==== Dataset entries

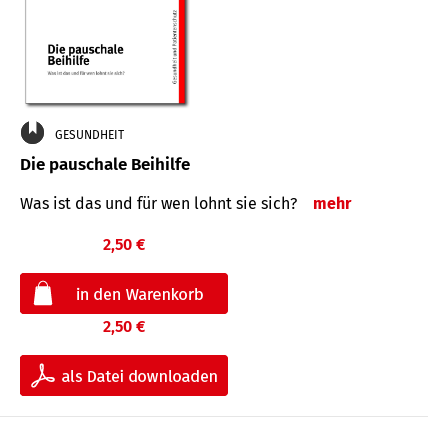
GESUNDHEIT
Die pauschale Beihilfe
Was ist das und für wen lohnt sie sich?
mehr
2,50 €
2,50 €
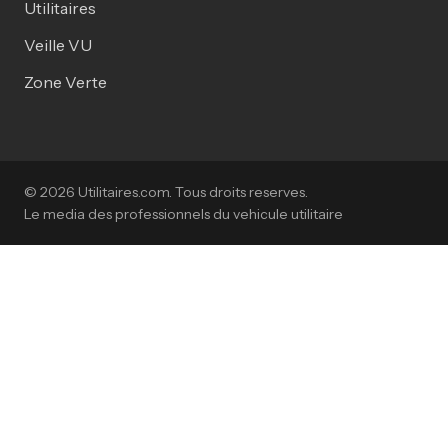
Utilitaires
Veille VU
Zone Verte
© 2026 Utilitaires.com. Tous droits reserves.
Le media des professionnels du vehicule utilitaire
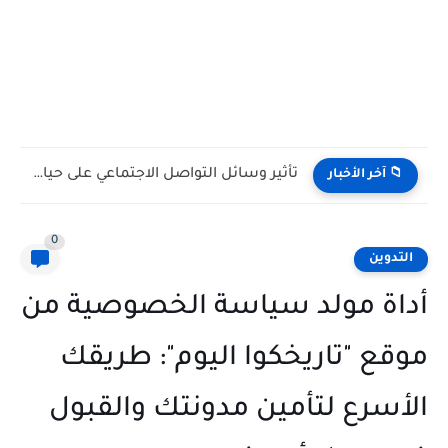
تأثير وسائل التواصل الاجتماعي على حياتنا اليومية: بين الفوائد والتحديات
📁 آخر الأخبار
0
التدوين
أداة مولد سياسة الخصوصية من
موقع "تاريخكوا اليوم": طريقك
الأسرع لتأمين مدونتك والقبول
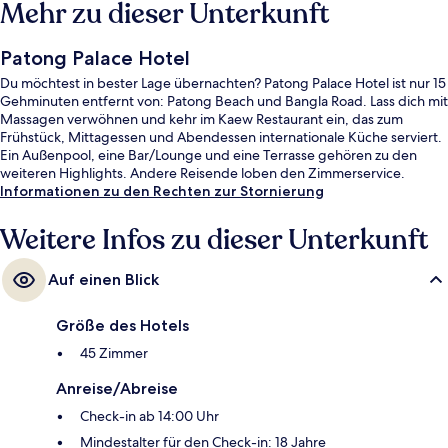
Mehr zu dieser Unterkunft
Patong Palace Hotel
Du möchtest in bester Lage übernachten? Patong Palace Hotel ist nur 15
Gehminuten entfernt von: Patong Beach und Bangla Road. Lass dich mit
Massagen verwöhnen und kehr im Kaew Restaurant ein, das zum
Frühstück, Mittagessen und Abendessen internationale Küche serviert.
Ein Außenpool, eine Bar/Lounge und eine Terrasse gehören zu den
weiteren Highlights. Andere Reisende loben den Zimmerservice.
Informationen zu den Rechten zur Stornierung
Weitere Infos zu dieser Unterkunft
Auf einen Blick
Größe des Hotels
45 Zimmer
Anreise/Abreise
Check-in ab 14:00 Uhr
Mindestalter für den Check-in: 18 Jahre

========

# [Task statement]
Which lines of the data contain the string "Patong"? Copy each one.

# [Expected output]
Patong Palace Hotel
Du möchtest in bester Lage übernachten? Patong Palace Hotel ist nur 15
Gehminuten entfernt von: Patong Beach und Bangla Road. Lass dich mit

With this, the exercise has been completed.